Rationale for the real‐time and dynamic cell death assays using propidium iodide

Abstract

We have recently reported an innovative approach to use charged fluorochromes such as propidium iodide (PI) in the real-time, dynamic cell viability assays. This study was designed to provide a mechanistic rationale for the kinetic assays using cell permeability markers. Uptake of PI by live cells, effect on the cell cycle, long-term proliferation capacity, DNA damage response, and pharmacologic interactions with anticancer drugs were studied using both laser scanning microscopy and laser scanning cytometry. Exposure of human carcinomic alveolar basal epithelial A549 cells in cultures to 1.5 or 7.5 microM of PI for 24 h had minimal effect on cell cycle progression including DNA replication as measured by incorporation of 5'-ethynyl-2-deoxyuridine (EdU) detected by the "click chemistry" approach and measured by laser scanning cytometry.

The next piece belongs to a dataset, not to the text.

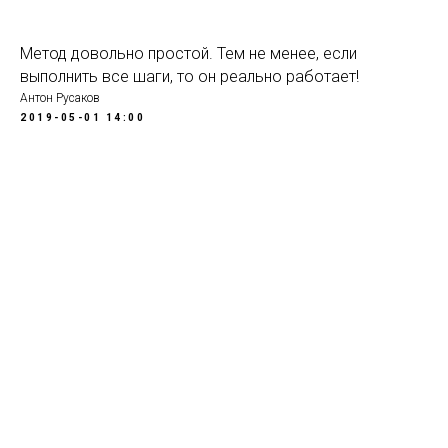
Метод довольно простой. Тем не менее, если
выполнить все шаги, то он реально работает!
Антон Русаков
2019-05-01 14:00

A modest reduction, from 44 to 40% or 33%, in frequency of DNA replicating cells was seen after 48 h at 1.5 or 7.5 microM concentration of PI. There was no evidence of increased phosphorylation of histone gammaH2AX in cells growing in the presence of 1.5 or 7.5 microM of PI for up to 48 h. Confocal image analysis of HeLa and NIH 3T3 mouse embryonic fibroblasts growing in the presence of PI showed granular distribution in cell cytoplasm suggesting PI accumulation in endosomes and progressive increase in fluorescence of nucleoli reflecting PI binding to nucleolar RNA. The overall responses of cells to cytotoxic agents were also not affected by the growth in the presence PI. Our data lend further support to the notion that PI can be effectively used in real-time, kinetic viability assays.